Chapter 9. Programming Raspberry Pi with Scratch—Next Steps
If you invested the necessary time to practice the Scratch programming skills you learned in Chapter 8, “Programming Raspberry Pi with Scratch—Beginnings,” you are ready to take the next step by developing and sharing a full-fledged Scratch application.
In this chapter, you learn how to create a pretty neat game, if I do say so myself. You’ve even got my blessing to remix the game and submit it to the Scratch Projects website (if you don’t know what remixing means, don’t worry—I cover that later on).
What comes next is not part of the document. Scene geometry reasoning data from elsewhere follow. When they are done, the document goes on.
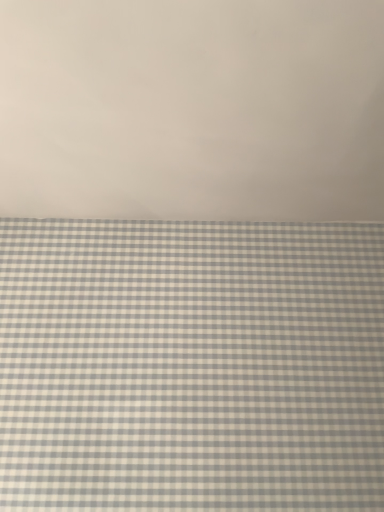 At what (x,y) coordinates should I click in order to perform the action: click on white matte paper at upper center. Please return your answer as a coordinate pair (x, y). This screenshot has height=512, width=384. Looking at the image, I should click on (192, 110).

This screenshot has width=384, height=512. What do you see at coordinates (192, 110) in the screenshot?
I see `white matte paper at upper center` at bounding box center [192, 110].

Where is `white matte paper at upper center`? The height and width of the screenshot is (512, 384). white matte paper at upper center is located at coordinates (192, 110). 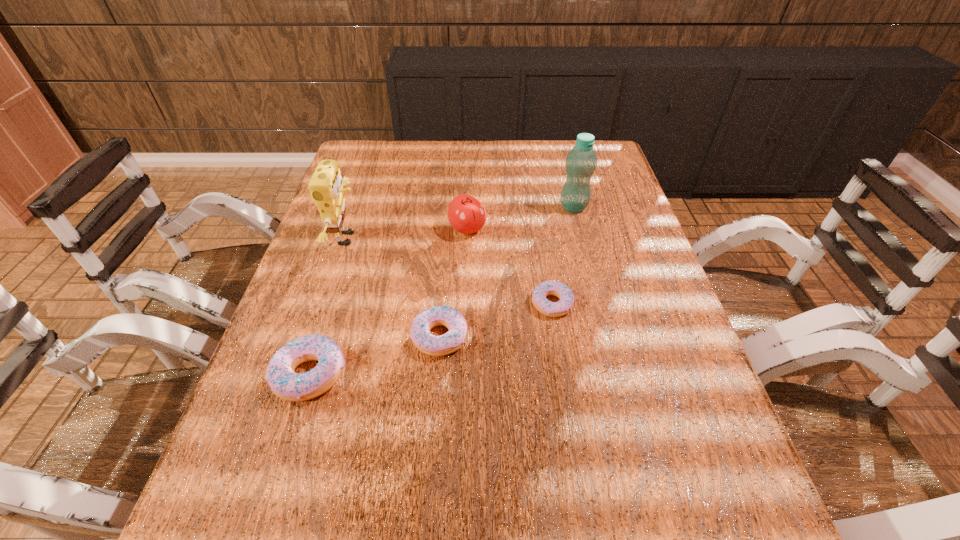 Image resolution: width=960 pixels, height=540 pixels. Identify the location of vacant space situated on the left of the fifth tallest object. (344, 337).

I want to click on free region located 0.300m on the left of the fifth object from left to right, so click(403, 304).

Locate an element on the screen. The width and height of the screenshot is (960, 540). free point located on the face of the sponge is located at coordinates (384, 239).

You are a GUI agent. You are given a task and a screenshot of the screen. Output one action in this format:
    pyautogui.click(x=<x>, y=<y>)
    Task: Click on the free region located at the front cap of the rightmost object
    The image size is (960, 540).
    Given the screenshot: What is the action you would take?
    pyautogui.click(x=581, y=236)

Locate an element on the screen. The height and width of the screenshot is (540, 960). free space located 0.140m on the front of the apple is located at coordinates (466, 279).

At what (x,y) coordinates should I click in order to perform the action: click on doughnut that is at the left edge. Please return your answer as a coordinate pair (x, y). Image resolution: width=960 pixels, height=540 pixels. Looking at the image, I should click on (280, 374).

Where is `sponge present at the left edge`? Image resolution: width=960 pixels, height=540 pixels. sponge present at the left edge is located at coordinates (326, 186).

You are a GUI agent. You are given a task and a screenshot of the screen. Output one action in this format:
    pyautogui.click(x=<x>, y=<y>)
    Task: Click on the object situated at the right edge
    The image size is (960, 540).
    Given the screenshot: What is the action you would take?
    pyautogui.click(x=581, y=161)

This screenshot has height=540, width=960. I want to click on free space at the far edge of the desktop, so click(524, 140).

Identify the location of vacant space at the near edge of the desktop. click(x=511, y=429). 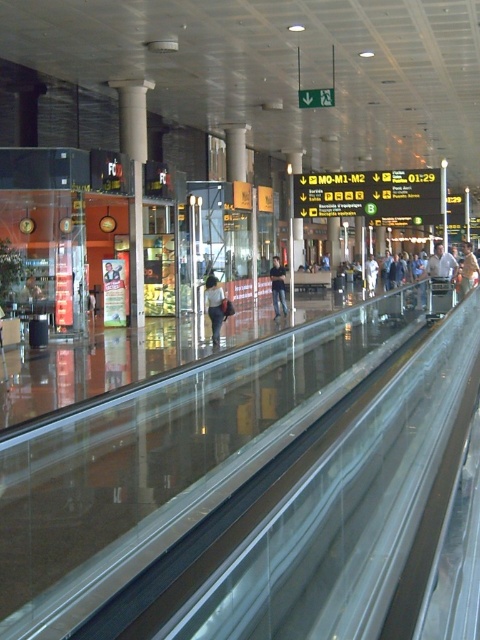 Based on the photo, between dark blue jeans at center and white fabric bag at center, which one has more height?

With more height is dark blue jeans at center.

Is point (276, 301) positioned behind point (119, 269)?

Yes.

In the scene shown: Who is more distant from viewer, (278, 266) or (116, 275)?

Positioned behind is point (278, 266).

Locate an element on the screen. This screenshot has height=640, width=480. dark blue jeans at center is located at coordinates (277, 288).

Based on the photo, does light brown leather jacket at right have a greater height compared to dark brown leather bag at center?

Correct, light brown leather jacket at right is much taller as dark brown leather bag at center.

Does point (471, 273) come in front of point (0, 324)?

No, it is not.

Which is in front, point (469, 282) or point (2, 317)?

Point (2, 317) is more forward.

I want to click on light brown leather jacket at right, so click(468, 269).

How far apart are light brown leather jacket at center and dark brown leather jacket at center?

light brown leather jacket at center and dark brown leather jacket at center are 13.73 meters apart from each other.

I want to click on light brown leather jacket at center, so click(x=441, y=264).

In order to click on light brown leather jacket at center in this screenshot , I will do `click(441, 264)`.

Where is `light brown leather jacket at center`? light brown leather jacket at center is located at coordinates (441, 264). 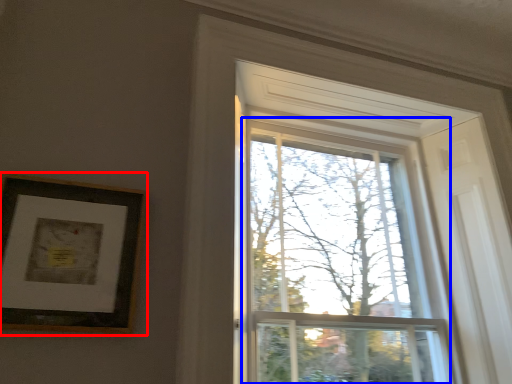 Question: Which of the following is the closest to the observer, picture frame (highlighted by a red box) or glass window (highlighted by a blue box)?

Choices:
 (A) picture frame
 (B) glass window

Answer: (A) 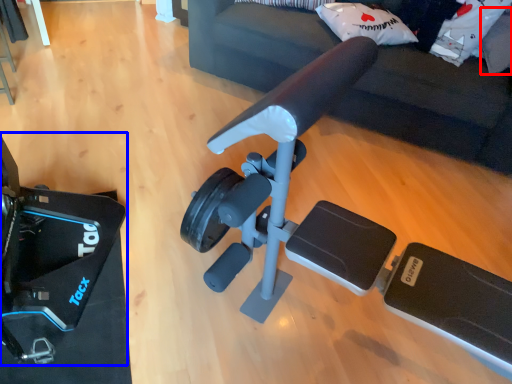 Question: Which of the following is the closest to the observer, pillow (highlighted by a red box) or video camera (highlighted by a blue box)?

Choices:
 (A) pillow
 (B) video camera

Answer: (B) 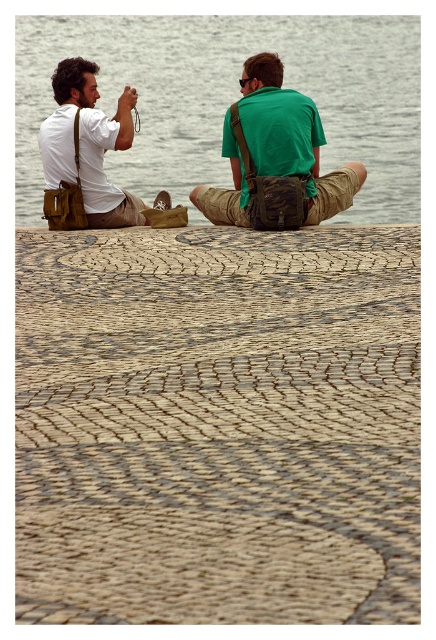 You are a photographer trying to capture the scene with your camera. You notice the gray water at center and the matte brown bag at left. Which object should you focus on if you want to capture the larger one in your shot?

The gray water at center is bigger than the matte brown bag at left, so you should focus on the gray water at center to capture the larger one in your shot.

You are a photographer trying to capture a closeup of the khaki fabric bag at center. You are standing at the point marked as point (x=275, y=157). Can you take the photo without moving from your current position?

The khaki fabric bag at center is located at point (x=275, y=157), so you are already at the exact location of the bag. You cannot take a closeup from this position as you would need to be at a different position to capture it.

You are planning to take a photo of the gray water at center and the khaki fabric bag at center. Which object should you focus on first if you want to capture both in a single frame without moving the camera?

Since the gray water at center is larger in size compared to the khaki fabric bag at center, you should focus on the gray water at center first to ensure it fits properly within the frame. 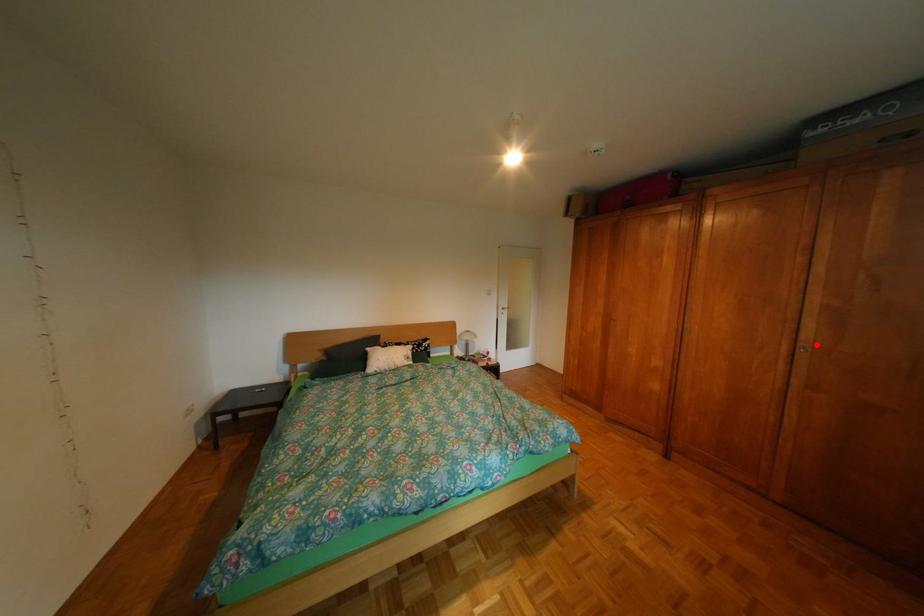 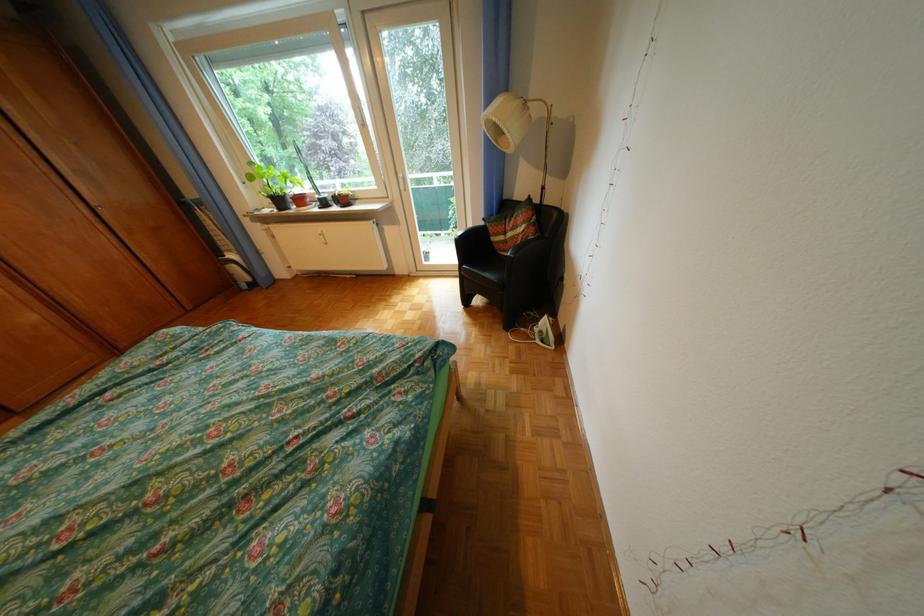 In the second image, find the point that corresponds to the highlighted location in the first image.

(110, 205) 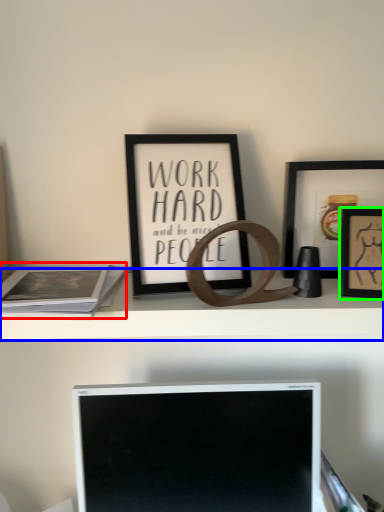 Question: Estimate the real-world distances between objects in this image. Which object is closer to paperback book (highlighted by a red box), shelf (highlighted by a blue box) or picture frame (highlighted by a green box)?

Choices:
 (A) shelf
 (B) picture frame

Answer: (A)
Note: Version Control, Revisited
As you learned in Chapter 8, the Scratch Team at the MIT Media Lab has upgraded their website, promotional materials, and the development environment itself to Scratch 2.0. Although Scratch 2.0 on its surface looks very different from Scratch 1.4, don’t be daunted. Everything you learned in the previous chapter and everything you learn in this chapter carries over root and branch from Scratch 1.4 to Scratch 2.0. Besides, this book is about the Raspi, and Raspi includes Scratch 1.4.